Die weißen Chardonnay-Trauben für den „Cristal“ kommen weiter südlich aus den Anbaugebieten rund um das Dorf Avize. Mit 250 Hektar eigenen Rebflächen, die in den besten Lagen über die gesamte Champagne verstreut sind, ist Louis Roederer eines der wenigen großen Champagnerhäuser, die 70 Prozent ihres Bedarfs selbst decken können. Jede Lage steht für eine andere Geschmacksnote, ein komplexes Zusammenspiel aus Bodenbeschaffenheit, Traubensorte und Sonneneinstrahlung. „Mit jedem Champagner wollen wir präzise das Terroir ausdrücken, auf dem die Trauben gewachsen sind“, sagt er. „Wir sind echte Terroiristen.“
Terroiristen, die als Haus- und Hoflieferant des russischen Zaren im 19. Jahrhundert groß wurden. Für Alexander II. entstand der berühmte „Cristal“, die erste Cuvée de Prestige der Champagne. Da sich der Monarch vor Attentaten fürchtete, wünschte er eine transparente Kristallflasche. Der Boden sollte flach und nicht wie üblich nach innen gewölbt sein, damit unter der Flasche kein Sprengsatz deponiert werden konnte. Beide Merkmale sind noch heute Markenzeichen des wohl berühmtesten Jahrgangs-Champagners der Welt. Das 1776 gegründete Familienunternehmen florierte, exportierte seine edlen Bubbles auch bis nach Japan und in die USA. Mit der russischen Revolution, dem Ersten Weltkrieg, der amerikanischen Prohibition und der Weltwirtschaftskrise stand das Haus Anfang der 1930er Jahre allerdings kurz vor dem Ruin.

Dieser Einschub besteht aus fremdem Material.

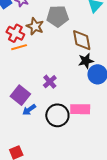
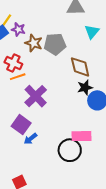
brown star: (35, 26) -> (34, 43), moved
purple cross: (50, 82) -> (36, 96), moved, size x1.6
black circle: (57, 115) -> (70, 150), moved

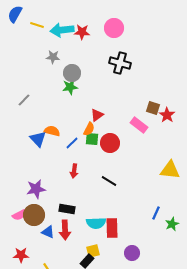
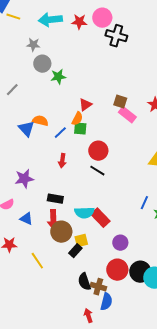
yellow line: (37, 25) -> (13, 17), moved
red star: (82, 32) -> (79, 22), moved
gray star: (53, 57) -> (33, 45), moved
black cross: (120, 63) -> (116, 36), moved
gray circle: (72, 73) -> (42, 64), moved
brown square: (153, 108) -> (120, 102), moved
red circle: (110, 143) -> (98, 151), moved
brown circle: (34, 215) -> (61, 232), moved
red rectangle: (112, 228) -> (100, 218), turned -42
blue triangle: (48, 232) -> (26, 219), moved

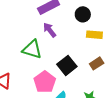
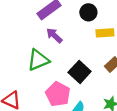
green triangle: (32, 49) -> (38, 60), turned -30

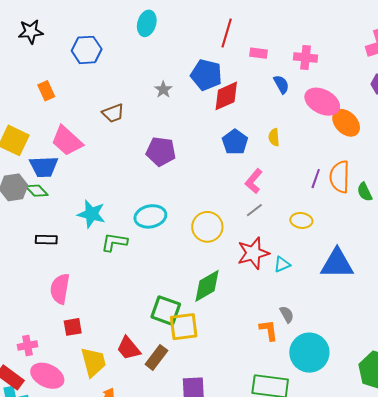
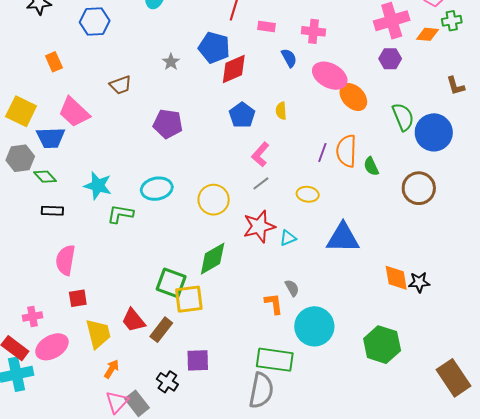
green diamond: (37, 191) -> (45, 177), moved
pink ellipse: (47, 376) -> (52, 347), turned -56

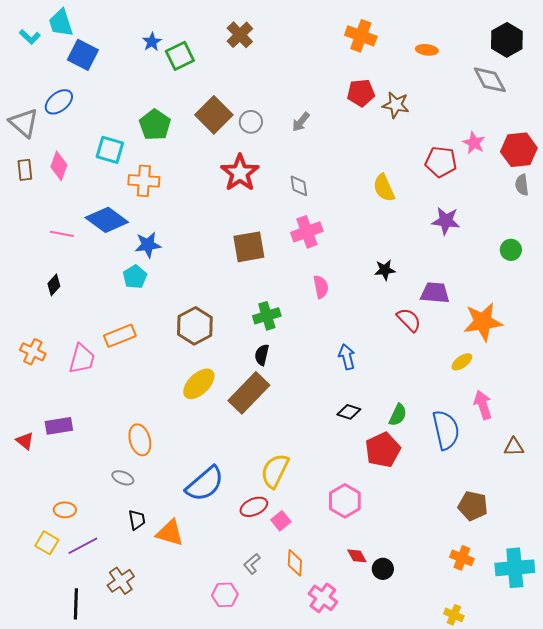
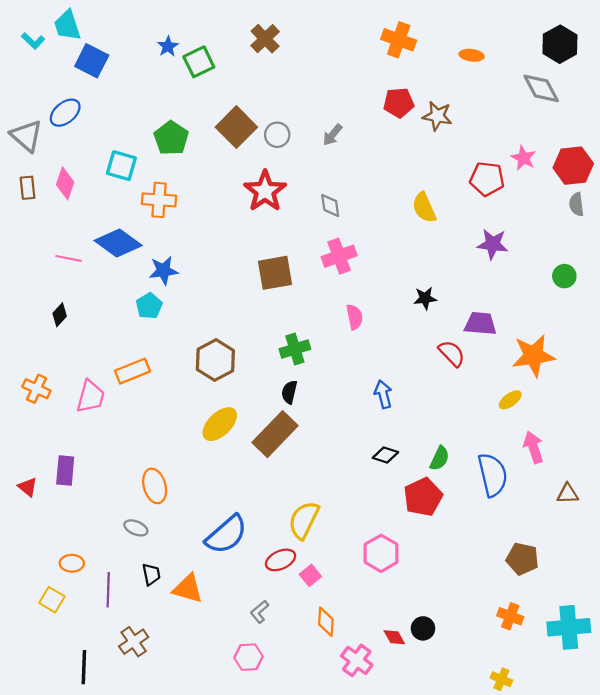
purple rectangle: (59, 426) -> (65, 470), turned -76
purple line: (83, 546) -> (108, 590), moved, turned -60
red diamond: (357, 556) -> (394, 637), moved
gray L-shape: (252, 564) -> (260, 612), moved

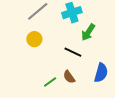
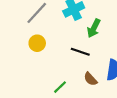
brown semicircle: (69, 77) -> (90, 79), moved

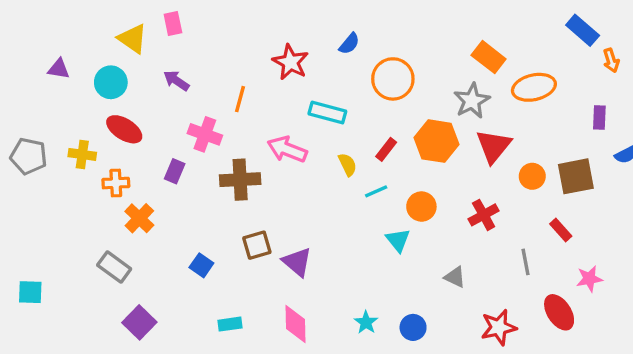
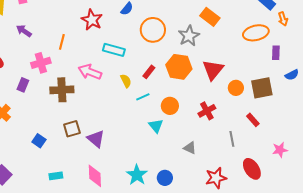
orange ellipse: (534, 87) -> (256, 33), moved
gray star: (472, 101) -> (189, 36), moved
pink cross: (205, 134) -> (41, 63), turned -36
pink star: (589, 279) -> (280, 150), moved
cyan star: (366, 322) -> (137, 175), size x1.5

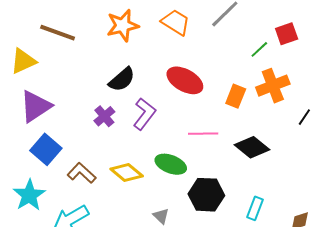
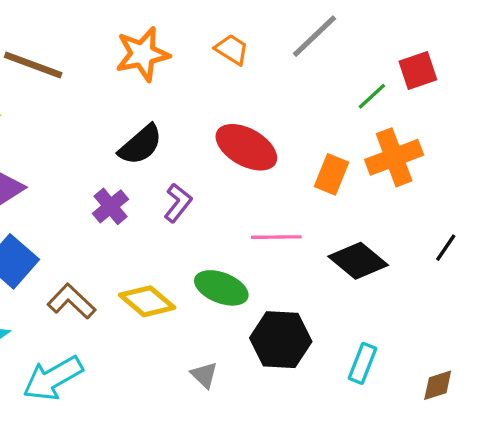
orange trapezoid: (176, 22) -> (232, 49), size x0.7
purple L-shape: (144, 114) -> (178, 203), size x0.7
black line: (304, 117) -> (446, 248), moved

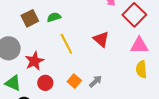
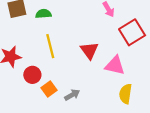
pink triangle: (139, 45) -> (115, 66), moved
red circle: (45, 83) -> (32, 75), moved

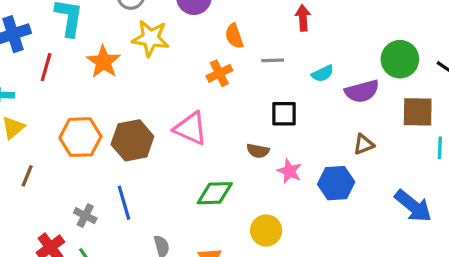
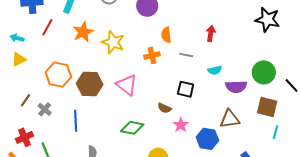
yellow star: (151, 38) -> (113, 42), moved
brown triangle: (364, 144) -> (230, 119), size x1.5
brown line: (27, 176) -> (25, 100), moved
gray cross: (85, 216) -> (45, 109), moved

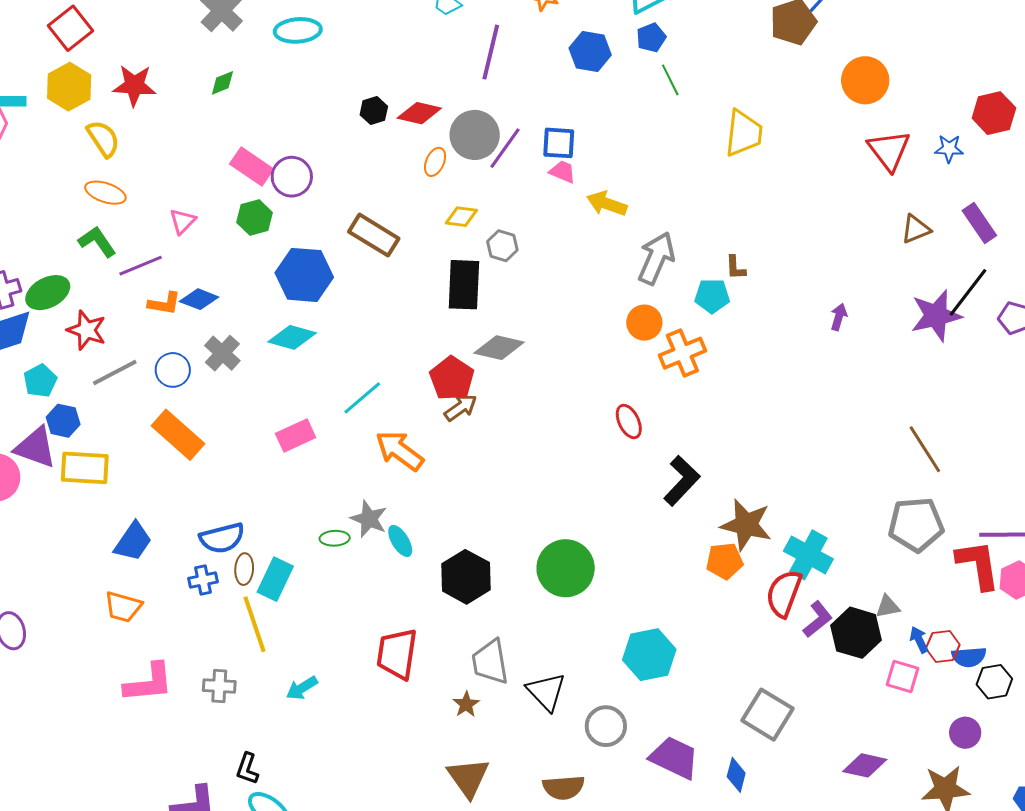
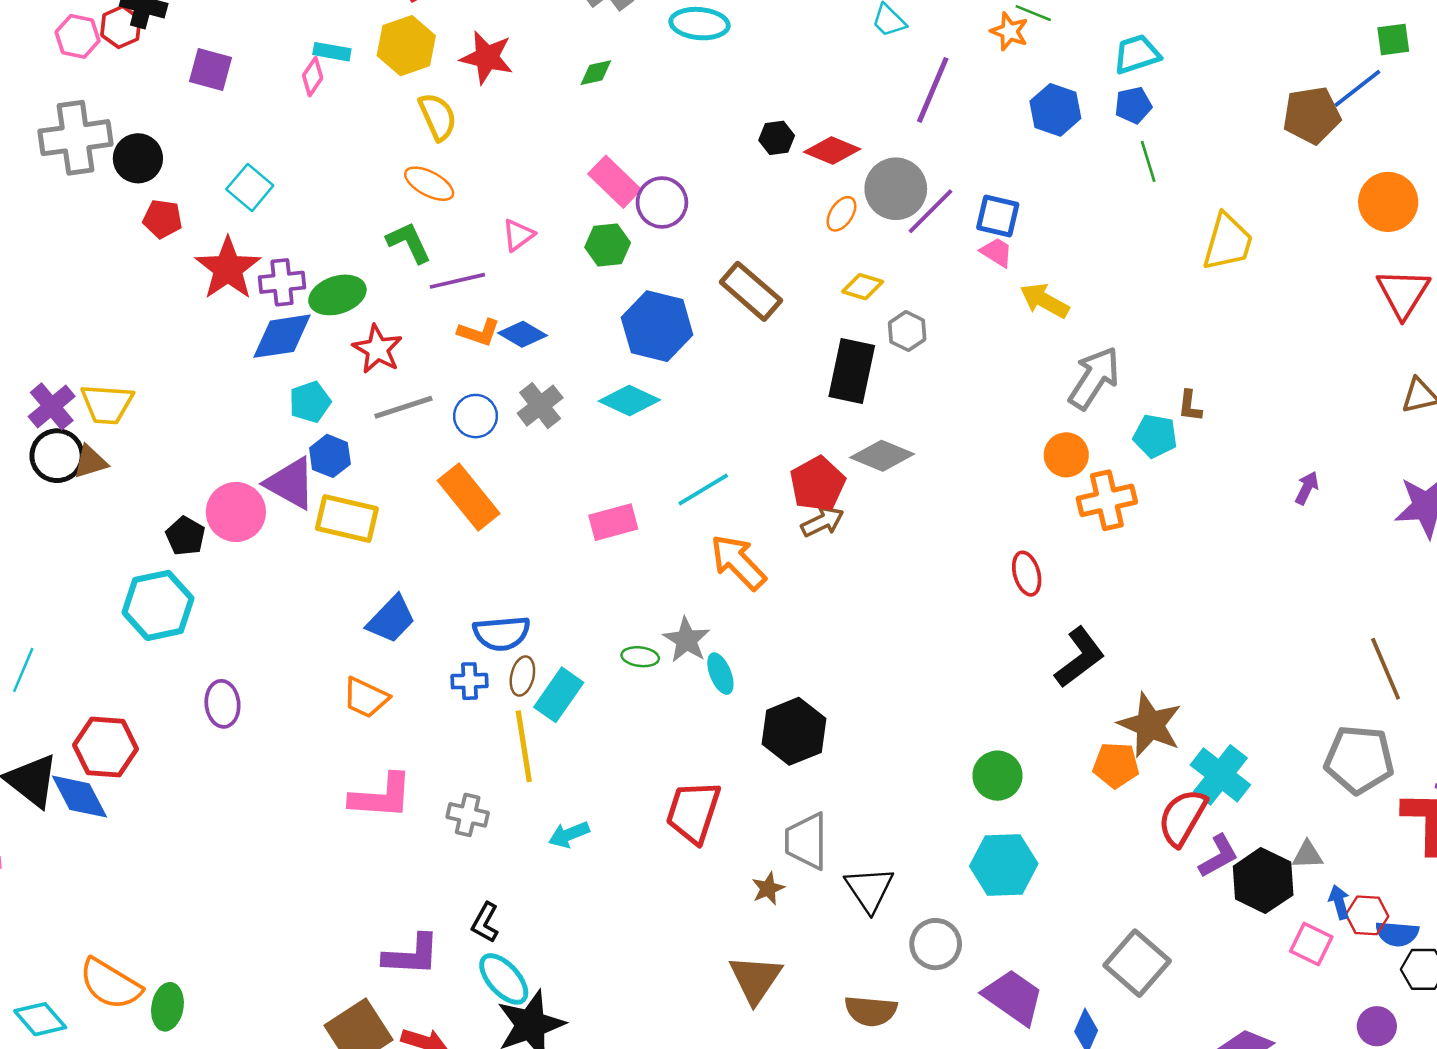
green circle: (566, 568) -> (997, 776), moved, size x0.7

Camille Orly-Roederer rettete die Maison

„Es war meine Urgroßmutter Camille, die uns rettete“, erzählt Frédéric Rouzaud, CEO von Louis Roederer in 7. Generation und damit eines der wenigen großen, noch unabhängigen Champagnerhäuser, später beim Diner im Familien-Palais in Reims. „Sie war eine echte Gesellschaftslöwin, sie modelte für Couture-Häuser, traf sich mit Coco Chanel und der künstlerischen Elite ihrer Zeit und veranstaltete hochkarätige Soiréen genau an dem Tisch, an dem wir jetzt sitzen.“
Nach dem plötzlichen Tod ihres Mannes übernahm sie 1932 die Leitung von Louis Roederer und brachte nicht nur das Champagnerhaus mit Charme, Chuzpe und ihren einflussreichen Kontakten wieder in die Zielgerade, sondern auch die familieneigene Pferdezucht in der Normandie. „Haben Sie die rot-blau-bemalten Stöcke an unseren Rebzeilen bemerkt? Das sind die Farben des Trabers Jamin, eines der erfolgreichsten Pferde der 50er Jahre aus der Zucht von Camille, der dreimal den Prix d’Amérique gewann.“
Louis Roederer lanciert „Brut Nature”
Ein Vorreiter im Bio-Anbau wurde sein Vater, der ab dem Jahr 2000 begann, die ersten Terroirs des Hauses biodynamisch zu bewirtschaften. Etwa die Hälfte der 250 Hektar sind heute „AB“ (Agriculture biologique)-zertifiziert. Aus diesen Flächen stammen auch die Trauben für den jüngst lancierten „Brut Nature 2018“, die fünfte Cuvée, die das Haus zusammen mit dem Schaumweinliebhaber und Designer Philippe Starck entwickelte. Nur trockene und heiße Jahre eignen sich für diesen innovativen Champagner-Stil, mit dem der Klimawandel geschmacklich erfahrbar werden soll. Gewachsen ist dieser tieftrockene und puristische Tropfen, der bewusst auf eine schmeichelnde Dosage verzichtet, in den Lehmböden von Cumières: Ein ebenso mineralisches wie solares Aroma, das auf Terroir und Klima gleichzeitig verweist – und auf den Boden der Tatsachen führt.